OMS alerta para “pressão crescente” nos serviços de saúde devido ao calor extremo

As pessoas com doenças cardíacas apresentam um elevado risco de sofrer problemas de saúde ligados às temperaturas muito altas porque o sistema cardiovascular desempenha um papel importante na regulação da temperatura do corpo. Se houver um aumento da atividade do coração e da frequência cardíaca, isso pode desencadear um enfarte do miocárdio. A exposição ao calor também tem sido associada a mortes por doença cardíaca isquémica, acidente vascular cerebral e insuficiência cardíaca.

No ano passado, uma revista sistemática e meta-análise, financiada pelo Conselho Australiano de Investigação, mostrou que o aumento de apenas 1 ºC nas temperaturas seria o suficiente para ter relevantes impactos na saúde. “O aumento de 1 ºC nas temperaturas está associado a 2,1% de aumento na mortalidade por doenças cardiovasculares e 0,5% na morbilidade causada por essas doenças”, concluíram os investigadores no artigo publicado na revista científica The Lancet Planetary Health.

Na Europa, em particular na Europa ocidental, as temperaturas durante o verão e os extremos de temperatura têm aumentado muito mais rápido do que em outras latitudes médias nos últimos anos, o que se tem refletido no número de ondas de calor sem precedentes, destacou um artigo publicado na Nature Communications no início do ano. O problema, reportava a equipa de Robert Vautard, investigador na Universidade de Sorbonne (França), é que os modelos e simulações não têm conseguido reproduzir o aumento dos extremos de calor verificados, subestimando as tendências e prejudicando as medidas que podem ser adotadas.

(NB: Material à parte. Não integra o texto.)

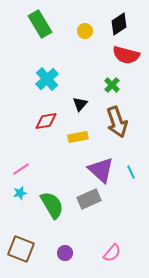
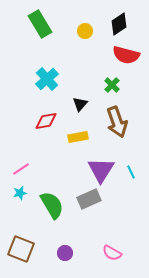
purple triangle: rotated 20 degrees clockwise
pink semicircle: rotated 78 degrees clockwise
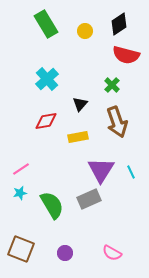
green rectangle: moved 6 px right
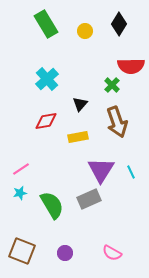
black diamond: rotated 25 degrees counterclockwise
red semicircle: moved 5 px right, 11 px down; rotated 16 degrees counterclockwise
brown square: moved 1 px right, 2 px down
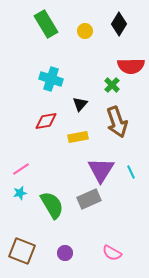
cyan cross: moved 4 px right; rotated 30 degrees counterclockwise
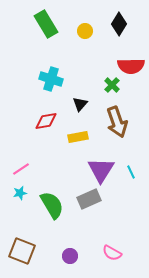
purple circle: moved 5 px right, 3 px down
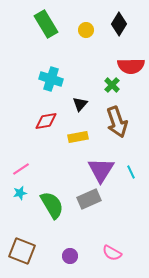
yellow circle: moved 1 px right, 1 px up
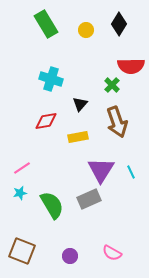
pink line: moved 1 px right, 1 px up
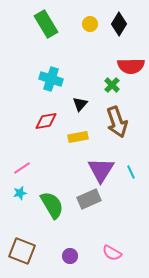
yellow circle: moved 4 px right, 6 px up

Esta quinta-feira, o relatório sobre o estado dos serviços climáticos (“2023 State of Climate Services: Health”) da Organização Meteorológica Mundial indicava que o setor da saúde, em termos globais, está mal preparado para proteger a população dos efeitos das alterações climáticas.

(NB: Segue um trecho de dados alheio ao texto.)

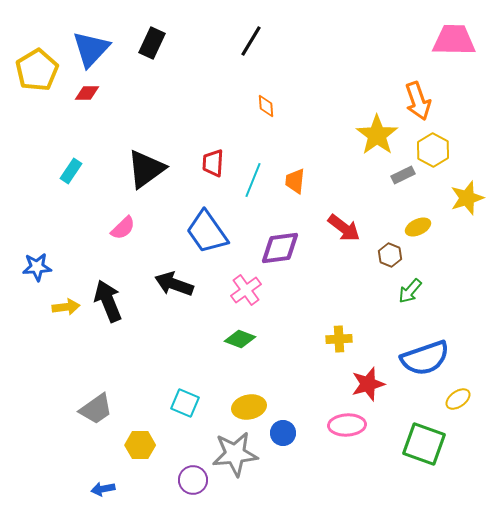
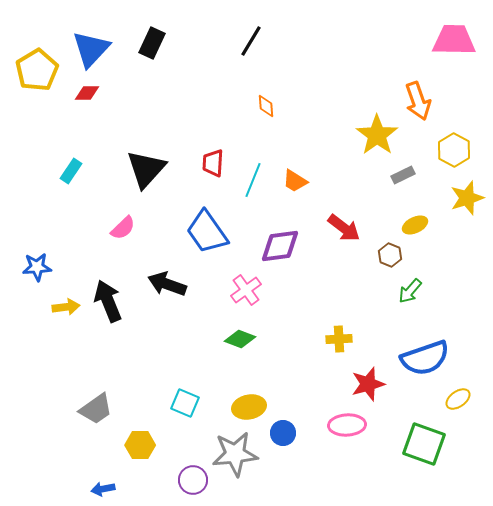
yellow hexagon at (433, 150): moved 21 px right
black triangle at (146, 169): rotated 12 degrees counterclockwise
orange trapezoid at (295, 181): rotated 64 degrees counterclockwise
yellow ellipse at (418, 227): moved 3 px left, 2 px up
purple diamond at (280, 248): moved 2 px up
black arrow at (174, 284): moved 7 px left
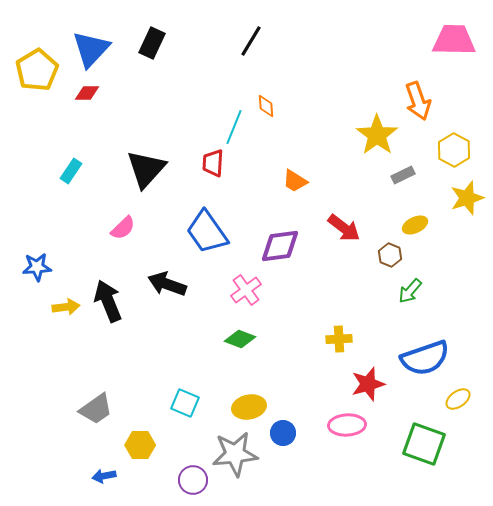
cyan line at (253, 180): moved 19 px left, 53 px up
blue arrow at (103, 489): moved 1 px right, 13 px up
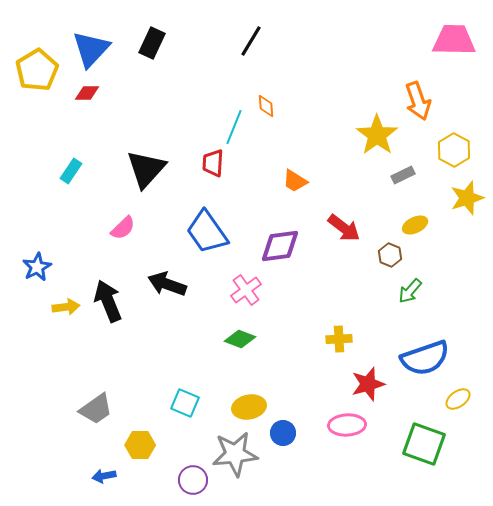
blue star at (37, 267): rotated 24 degrees counterclockwise
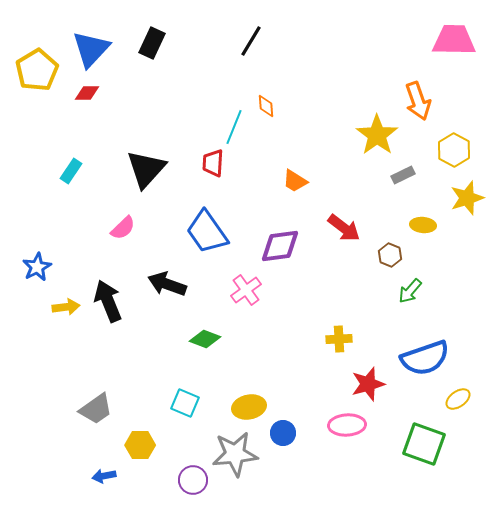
yellow ellipse at (415, 225): moved 8 px right; rotated 30 degrees clockwise
green diamond at (240, 339): moved 35 px left
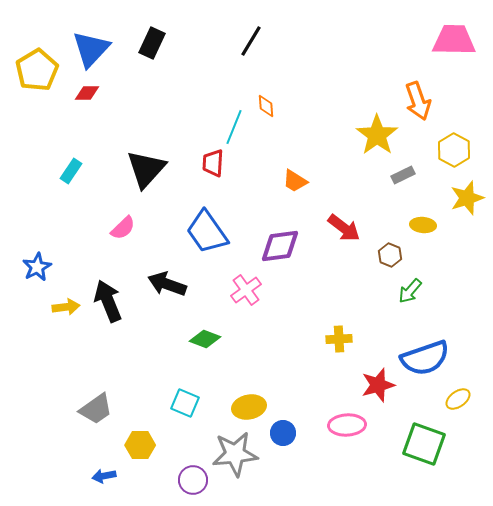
red star at (368, 384): moved 10 px right, 1 px down
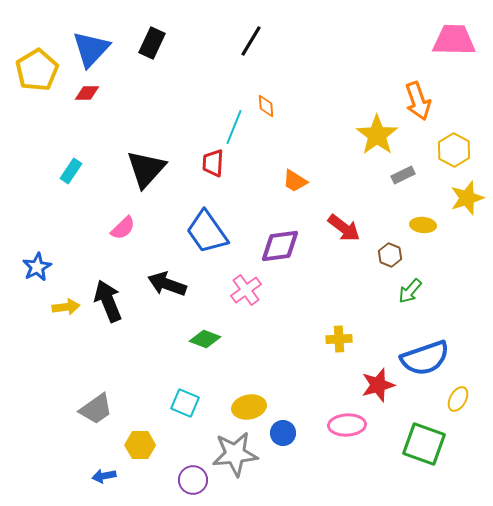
yellow ellipse at (458, 399): rotated 25 degrees counterclockwise
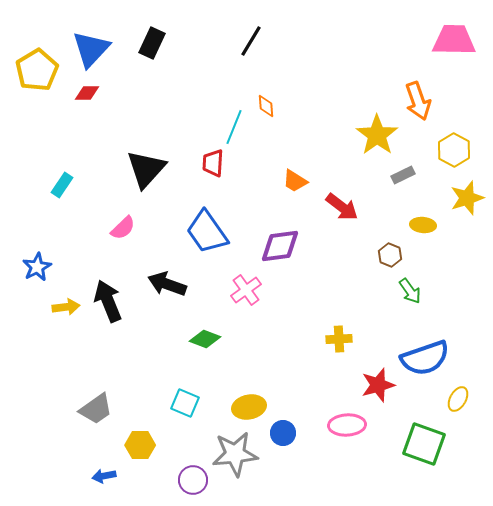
cyan rectangle at (71, 171): moved 9 px left, 14 px down
red arrow at (344, 228): moved 2 px left, 21 px up
green arrow at (410, 291): rotated 76 degrees counterclockwise
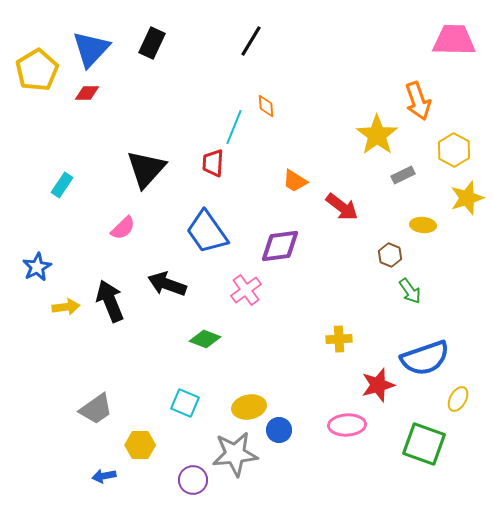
black arrow at (108, 301): moved 2 px right
blue circle at (283, 433): moved 4 px left, 3 px up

O jornal The New York Times tem uma ferramenta que permite acompanhar as previsões para os máximos de temperatura de cada dia — com grande parte dos hemisfério sul acima dos 30 ºC esta sexta-feira — e avaliar se as temperaturas estão, nesse dia, acima ou abaixo do normal (considerando a média de 1979 a 2000). Esta sexta-feira, quase todo o planeta estava acima da temperatura normal, incluindo a Europa, norte de África, Médio Oriente e sul da Ásia.